Shouting Won’t Help: Why I–and 50 Million Other Americans–Can’t Hear You

By Katherine Bouton. Farrar, Strauss and Giroux, 272 pages, $26.

Reviewed by Jules Wagman

Katherine Bouton is totally deaf in her left ear and her hearing is getting progressively worse in her right. She worked for The New York Times for 22 years, eventually becoming theater editor. She heard less ——and less as time went by until a new culture editor, not among those who knew about her handicap, told her she wasn’t a “team player.”

While the Americans with Disabilities Act forbids discrimination, Ms. Bouton put herself between a rock and a hard place by not publicly acknowledging her disability. Instead, she “walked out.” She is now a regular reviewer and contributor to Science Times.
As a perceptive reporter and editor as well as an accomplished writer, Ms. Bouton studies the entire field of hearing loss, translating the jargon and medical terms into understandable everyday English.

She was 31 when her left ear suddenly went dead. She gradually regained some of the hearing but didn’t do anything about it. She didn’t know that she had a loss that was caused by a defect in the hair cells in the inner ear.

Vowel sounds give Katherine Bouton difficulty: “Bit or bet; prim or prom; life, left, loft, laughed. They’re all one to me.”

Vowel sounds give Katherine Bouton difficulty: “Bit or bet; prim or prom; life, left, loft, laughed. They’re all one to me.”

Let her describe people with moderate to severe hearing loss: They “can’t hear if they can’t see the speaker face-to-face. They can’t hear in a group. They can’t hear in an airport terminal or on a noisy street.” It’s not the lack of sound, it is the inability to translate those sounds into usable words.

Her prescription for people who deal with the hard of hearing: Speak slowly and distinctly. If you have to repeat something, use different words. Face the person you are speaking to. As the population ages, those with age-related loss increases.

Ms. Bouton points out that natural hearing includes the ability to pick out a voice or sound from a multitude, even to know the direction from which it is coming. That is lost among those with hearing loss; hearing aids still fail to sort out voices and directions.

Unlike Ms. Bouton’s loss, the most common cause of hearing loss, she tells us, is noise—noise in sports stadiums and arenas, restaurants, concerts, both rock and symphonic, but also, she notes, public address systems, television in doctors’ offices, traffic.

Cochlear implants (electronic devices which provide a sense of sound) are not the full answer. When it comes to music, “People with implants can generally hear rhythm but very few can hear pitch.” Vowel sounds give her difficulty: “Bit or bet; prim or prom; life, left, loft, laughed. They’re all one to me.”

Hearing aid costs are roadblocks for many. A set of aids can run $6,000 and very few users report that they are satisfied. The price tag and reports from friends and relatives of unsatisfactory results also keep many from acquiring hearing aids.
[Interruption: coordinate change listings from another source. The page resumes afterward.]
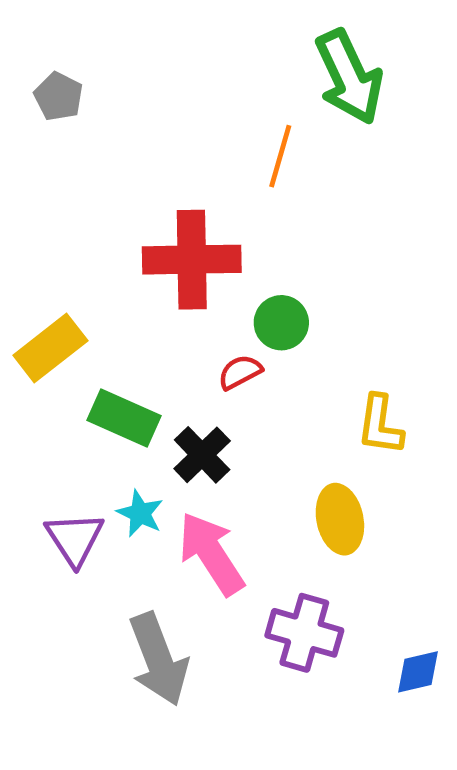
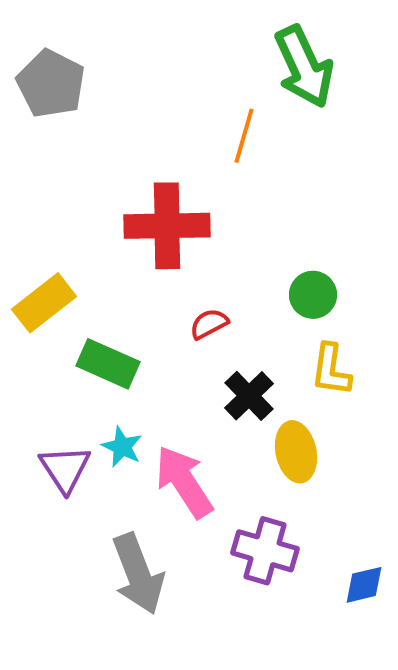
gray pentagon: (59, 96) -> (51, 84), size x1.6
green circle: (281, 323) -> (313, 295), moved
black cross: (202, 455) -> (249, 396), moved

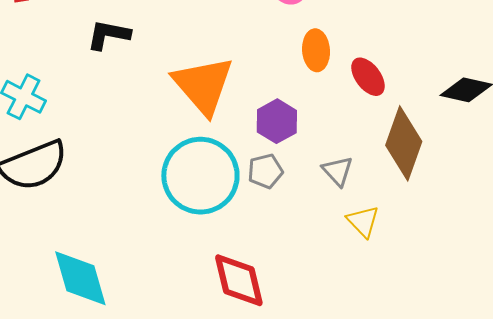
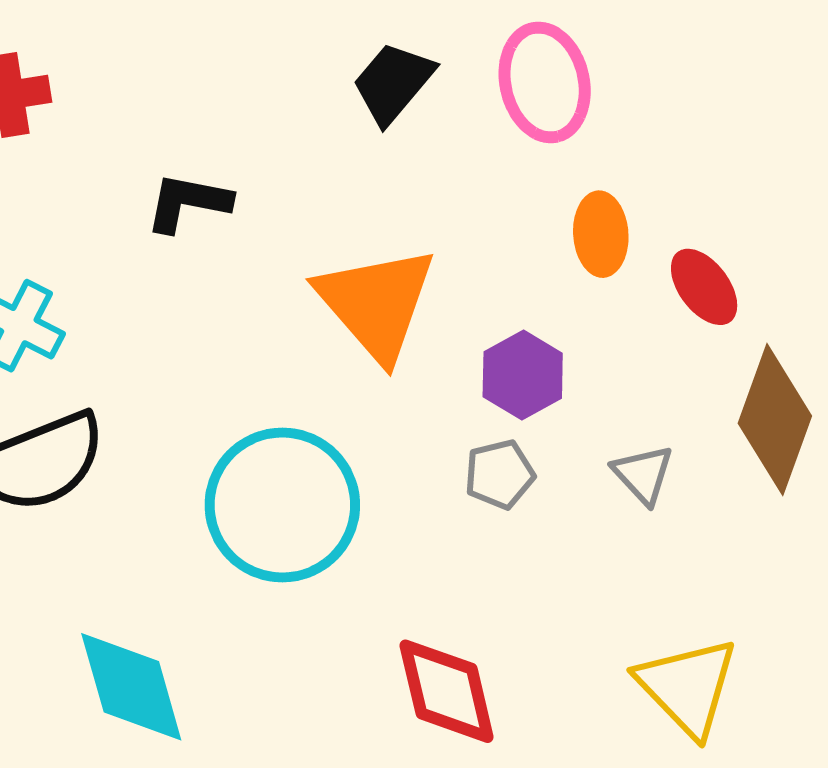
cyan circle: (200, 176) -> (282, 505), moved
yellow triangle: (363, 221) -> (687, 687), moved, size x1.6

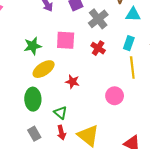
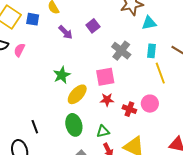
gray cross: (98, 19) -> (121, 51), moved
pink square: (66, 40) -> (105, 77), moved
red cross: (98, 48) -> (129, 109), moved
green triangle: (61, 113) -> (103, 131), turned -40

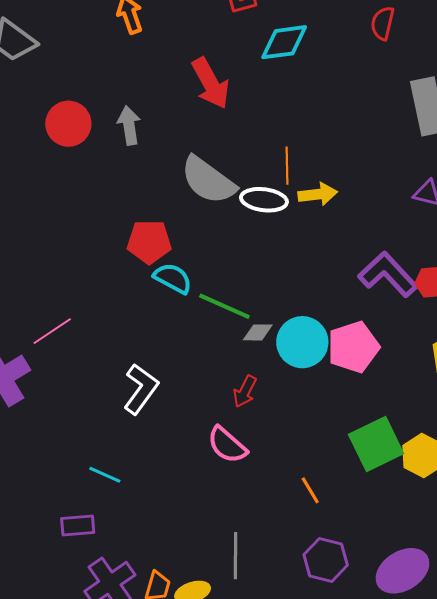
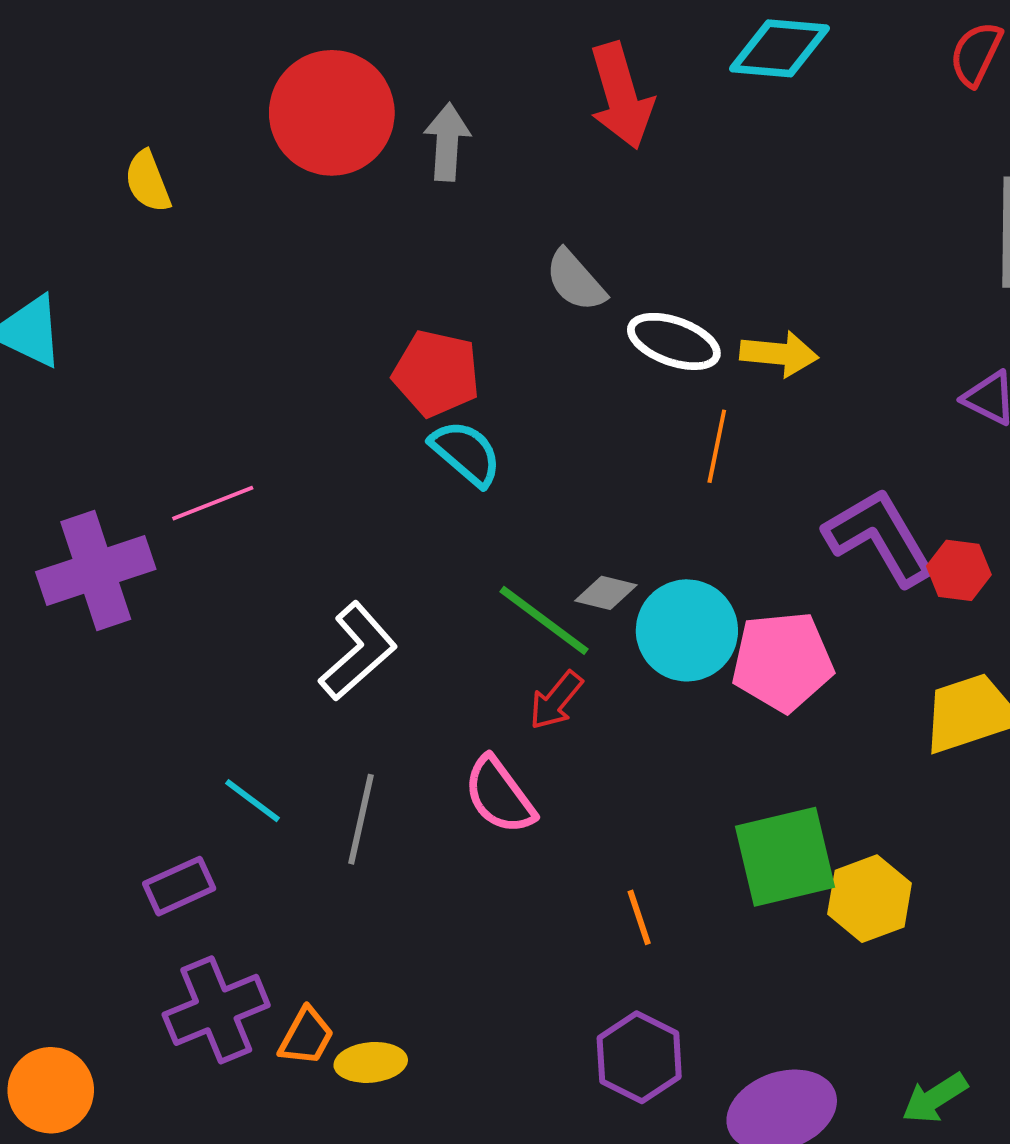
red circle: (68, 124) -> (332, 113), size x1.4
orange line: (287, 166) -> (717, 446), moved
gray semicircle: (208, 180) -> (575, 281), size x0.6
green line: (224, 306) -> (544, 620), moved
purple rectangle: (78, 525) -> (179, 886), turned -32
gray line: (235, 556) -> (361, 819), moved

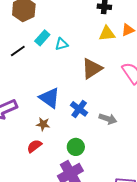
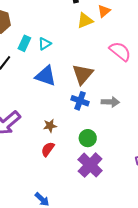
brown triangle: (92, 69) -> (83, 74), moved
blue triangle: (50, 98) -> (46, 76), moved

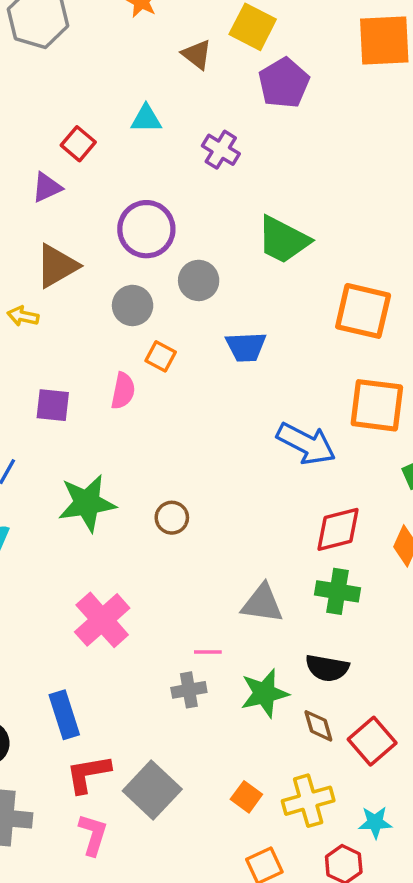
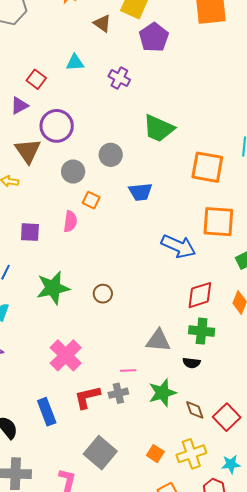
purple circle: (146, 229) -> (57, 126), moved
brown triangle: (57, 266) -> (28, 151), turned -32
black semicircle: (327, 668) -> (191, 363), moved, size x0.7
red L-shape: (88, 774) -> (87, 397), moved

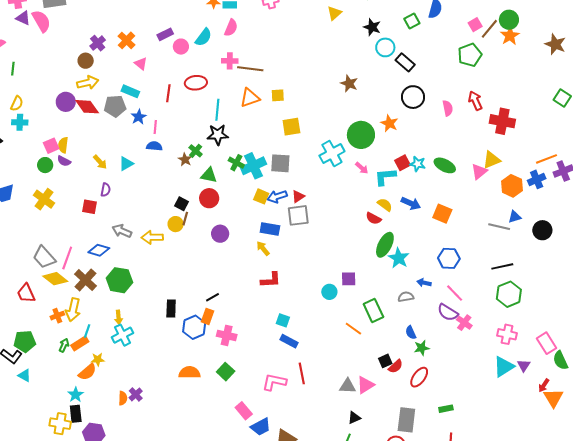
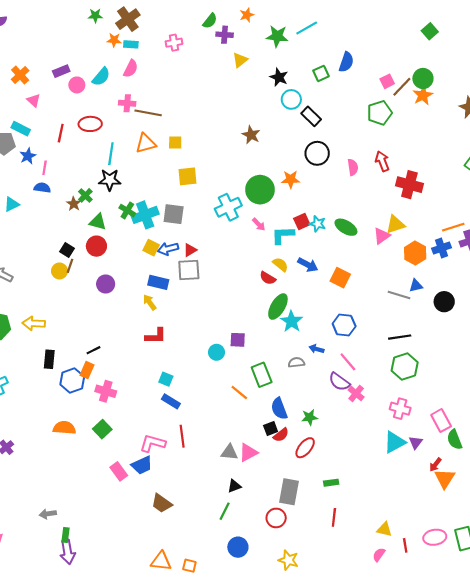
orange star: (389, 123) -> (291, 179), turned -30
yellow arrow: (152, 237) -> (34, 323), moved
blue semicircle: (411, 333) -> (279, 409), moved, size x1.5
blue trapezoid: (261, 427) -> (142, 465), moved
Lip-reading is only part of the answer. The trick to lip-reading is to know the context of the conversation. She turns to journalist Henry Kisor, who has been deaf since he was three years old. He notes that m, p, and b all look alike, as do t, d, n, and l.

Words using those letters include bat, bad, ban, mat mad, man, pat, pad and pan. “Combine that with low-frequency hearing loss where the vowel sounds fail, and they all sound alike.”

Her final example: “’When are we eating?’ my husband says. ‘Chicken,’ I answer.”

Jules Wagman has age-related and genetic hearing loss, worse in the right ear than left. He wears hearing aids and doesn’t like them.